=== How to complete this task ===
Give back exactly the lines from the one that holds "Kaufkriterium fällt bei jüngeren Menschen" through the final line of the data; omit the pictures and add nothing.

=== Stored data entries ===
··········
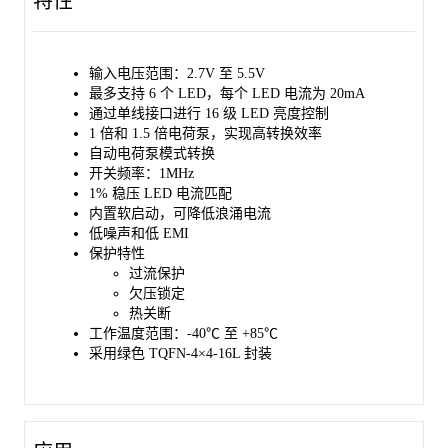
特性
-40℃ 至 +85℃。
输入电压范围：2.7V 至 5.5V
最多支持 6 个 LED，每个 LED 电流为 20mA
通过单线接口进行 16 级 LED 亮度控制
1 倍和 1.5 倍电荷泵，实现高转换效率
自动电荷泵模式转换
开关频率：1MHz
1% 稳压 LED 电流匹配
内置软启动，可降低浪涌电流
低噪声和低 EMI
保护特性
过流保护
欠压锁定
热关断
工作温度范围：-40℃ 至 +85℃
采用绿色 TQFN-4×4-16L 封装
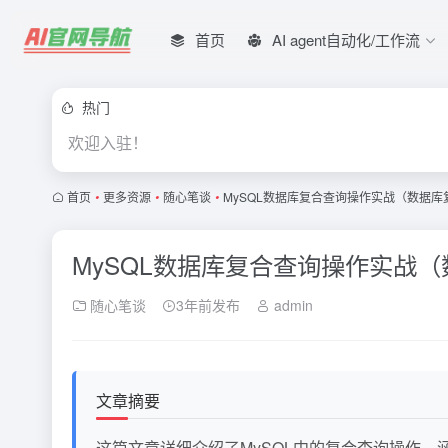
首页
AI agent自动化/工作流
热门
欢迎入驻！
首页
•
更多资源
•
随心笔谈
•
MySQL数据库复合查询操作实战（数据
MySQL数据库复合查询操作实战
随心笔谈
3年前发布
admin
文章摘要
这篇文章详细介绍了MySQL中的复合查询操作，涵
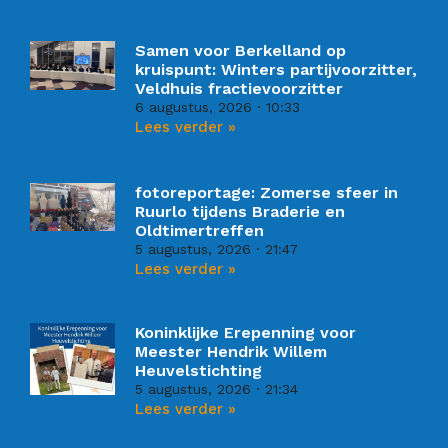
Samen voor Berkelland op
kruispunt: Winters partijvoorzitter,
Veldhuis fractievoorzitter
6 augustus, 2026
10:33
Lees verder »
fotoreportage: Zomerse sfeer in
Ruurlo tijdens Braderie en
Oldtimertreffen
5 augustus, 2026
21:47
Lees verder »
Koninklijke Erepenning voor
Meester Hendrik Willem
Heuvelstichting
5 augustus, 2026
21:34
Lees verder »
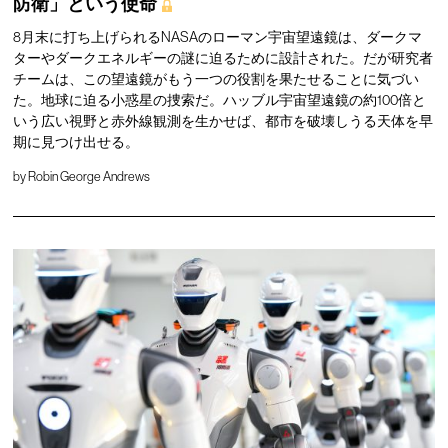
防衛」という使命
8月末に打ち上げられるNASAのローマン宇宙望遠鏡は、ダークマ
ターやダークエネルギーの謎に迫るために設計された。だが研究者
チームは、この望遠鏡がもう一つの役割を果たせることに気づい
た。地球に迫る小惑星の捜索だ。ハッブル宇宙望遠鏡の約100倍と
いう広い視野と赤外線観測を生かせば、都市を破壊しうる天体を早
期に見つけ出せる。
by
Robin George Andrews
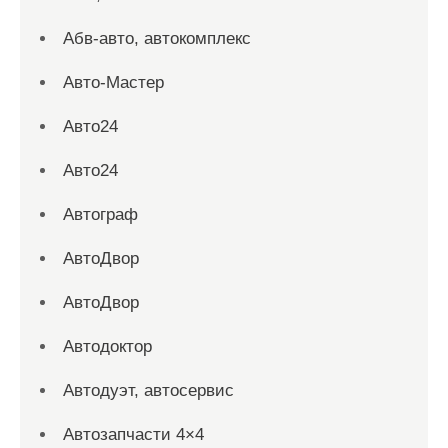
Абв-авто, автокомплекс
Авто-Мастер
Авто24
Авто24
Автограф
АвтоДвор
АвтоДвор
Автодоктор
Автодуэт, автосервис
Автозапчасти 4×4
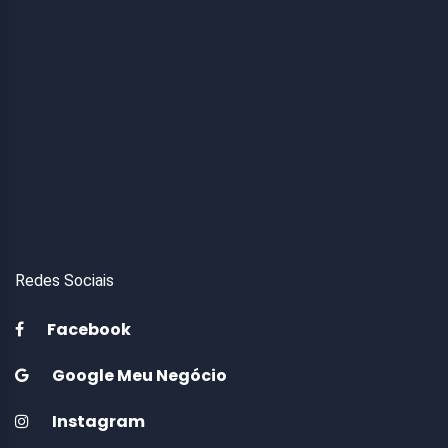
Redes Sociais
Facebook
Google Meu Negócio
Instagram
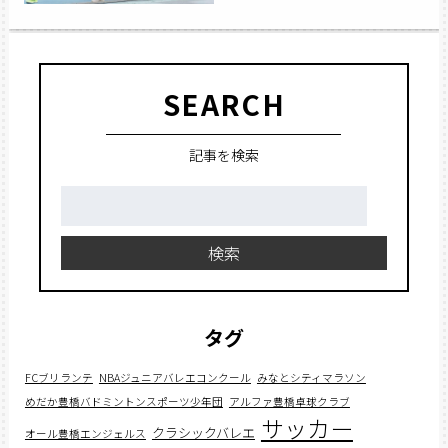
SEARCH
記事を検索
検
索:
検索
タグ
FCブリランテ
NBAジュニアバレエコンクール
みなとシティマラソン
めだか豊橋バドミントンスポーツ少年団
アルファ豊橋卓球クラブ
サッカー
クラシックバレエ
オール豊橋エンジェルス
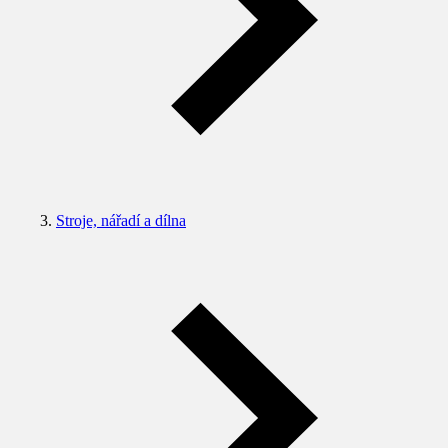
Stroje, nářadí a dílna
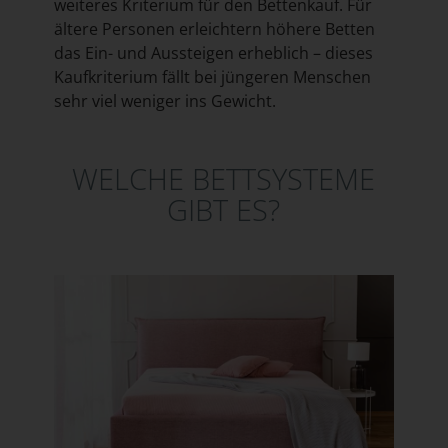
weiteres Kriterium für den Bettenkauf. Für
ältere Personen erleichtern höhere Betten
das Ein- und Aussteigen erheblich – dieses
Kaufkriterium fällt bei jüngeren Menschen
sehr viel weniger ins Gewicht.
WELCHE BETTSYSTEME
GIBT ES?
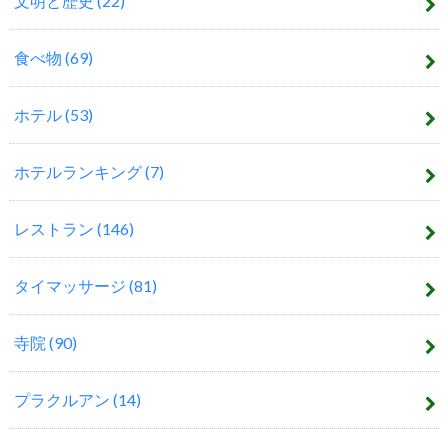
文明と歴史
(22)
食べ物
(69)
ホテル
(53)
ホテルランキング
(7)
レストラン
(146)
タイマッサージ
(81)
寺院
(90)
プラクルアン
(14)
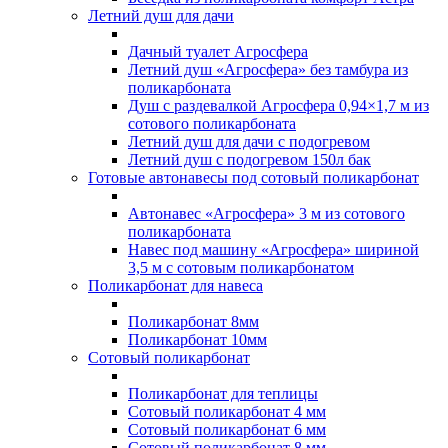
Летний душ для дачи
Дачный туалет Агросфера
Летний душ «Агросфера» без тамбура из
поликарбоната
Душ с раздевалкой Агросфера 0,94×1,7 м из
сотового поликарбоната
Летний душ для дачи с подогревом
Летний душ с подогревом 150л бак
Готовые автонавесы под сотовый поликарбонат
Автонавес «Агросфера» 3 м из сотового
поликарбоната
Навес под машину «Агросфера» шириной
3,5 м с сотовым поликарбонатом
Поликарбонат для навеса
Поликарбонат 8мм
Поликарбонат 10мм
Сотовый поликарбонат
Поликарбонат для теплицы
Сотовый поликарбонат 4 мм
Сотовый поликарбонат 6 мм
Сотовый поликарбонат 8 мм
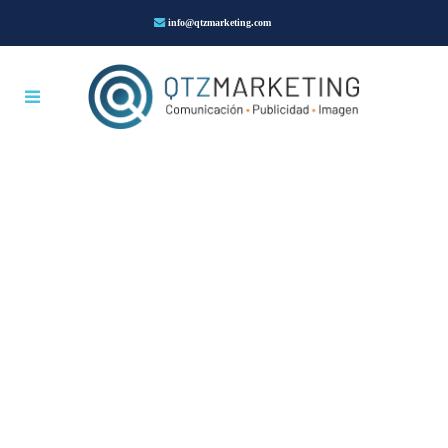
info@qtzmarketing.com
··········
=== Reply ===
Kaufkriterium fällt bei jüngeren Menschen
sehr viel weniger ins Gewicht.
WELCHE BETTSYSTEME
GIBT ES?
文明と歴史
(22)
食べ物
(69)
ホテル
(53)
ホテルランキング
(7)
レストラン
(146)
タイマッサージ
(81)
寺院
(90)
プラクルアン
(14)
Летний душ для дачи
Дачный туалет Агросфера
Летний душ «Агросфера» без тамбура из
поликарбоната
Душ с раздевалкой Агросфера 0,94×1,7 м из
сотового поликарбоната
Летний душ для дачи с подогревом
Летний душ с подогревом 150л бак
Готовые автонавесы под сотовый поликарбонат
Автонавес «Агросфера» 3 м из сотового
поликарбоната
Навес под машину «Агросфера» шириной
3,5 м с сотовым поликарбонатом
Поликарбонат для навеса
Поликарбонат 8мм
Поликарбонат 10мм
Сотовый поликарбонат
Поликарбонат для теплицы
Сотовый поликарбонат 4 мм
Сотовый поликарбонат 6 мм
Сотовый поликарбонат 8 мм
info@qtzmarketing.com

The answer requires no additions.